4 Responses to February Uptick in Exports Swamped by Imports

  1. netbacker says:

    “If America were a business” That’s the problem with this kind of assessment. National governments are not like Businesses or households. Those who do not understand the difference between monetary sovereignty and monetary non-soverrigenty do not understand economics.
    -Nathan

  2. Pete Murphy says:

    Nathan, can you elaborate on how “monetary sovereignty” plays into the balance of trade issue?

  3. Anonymous says:

    Oh, that. I’ve seen that before. The one thing the author gets right is that monetary exchange rates have nothing to do with trade deficits.

    The rest is baloney. For example: “… The logic of the market is that consumers will demand what they think is best. It is clear that they no longer think US production fits that category.

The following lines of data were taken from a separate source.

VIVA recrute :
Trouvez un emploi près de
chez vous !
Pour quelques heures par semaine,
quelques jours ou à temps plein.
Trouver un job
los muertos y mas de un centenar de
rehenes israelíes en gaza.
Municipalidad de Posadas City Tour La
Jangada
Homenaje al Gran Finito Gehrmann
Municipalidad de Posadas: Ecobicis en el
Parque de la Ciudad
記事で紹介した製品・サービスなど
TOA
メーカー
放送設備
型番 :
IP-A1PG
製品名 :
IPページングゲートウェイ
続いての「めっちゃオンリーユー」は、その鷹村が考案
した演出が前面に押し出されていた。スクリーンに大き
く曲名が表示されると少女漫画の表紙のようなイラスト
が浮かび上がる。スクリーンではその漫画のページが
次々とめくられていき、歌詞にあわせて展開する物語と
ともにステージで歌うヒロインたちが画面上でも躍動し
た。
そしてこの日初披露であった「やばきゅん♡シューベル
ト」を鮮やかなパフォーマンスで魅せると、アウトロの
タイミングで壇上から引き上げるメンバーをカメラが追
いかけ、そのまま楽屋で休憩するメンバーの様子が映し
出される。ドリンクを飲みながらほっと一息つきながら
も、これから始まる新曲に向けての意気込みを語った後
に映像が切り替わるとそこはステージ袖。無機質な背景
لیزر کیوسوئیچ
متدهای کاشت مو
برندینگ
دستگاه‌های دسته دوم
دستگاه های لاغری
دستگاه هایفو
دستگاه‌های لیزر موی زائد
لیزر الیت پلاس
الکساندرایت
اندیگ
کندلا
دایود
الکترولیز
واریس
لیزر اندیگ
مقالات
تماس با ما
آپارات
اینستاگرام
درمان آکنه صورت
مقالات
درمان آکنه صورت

That might be heart-wrenching for the dying manufacturing towns – as it was as agriculture waned some decades earlier and communities vanished – but I doubt that you want to argue for protection where the rest of the US consumers subsidise the jobs of a few who can no longer produce attractive enough products in their own right.

    Further, while manufacturing in the US has declined (as it has in most advanced nations), the high productivity manufacturing jobs have stayed in the US. The low wage jobs have been exported to China, India and elsewhere.”

    The fact is that manufacturing jobs across the board – both high productivity and low productivity – have gone overseas. The notion that low wages are the driving force simply doesn’t hold water. Take China for example. Since the U.S. began trading with China in 2000, Chinese wages have quadrupled. Yet, instead of slowing the trade deficit the U.S. has with China, it has accelerated.

    When expressed in per capita terms, our trade deficit with China in manufactured goods barely makes a list of the top 20. The list is actually dominated by high wage nations like Ireland, Germany, Japan, Switzerland, Taiwan and a host of others.

    I encourage you to study the wealth of data I’ve generated on this subject. If you do, you’ll come to understand that trade imbalances are driven by disparities in population density and almost nothing else – not monetary valuations and not low wages.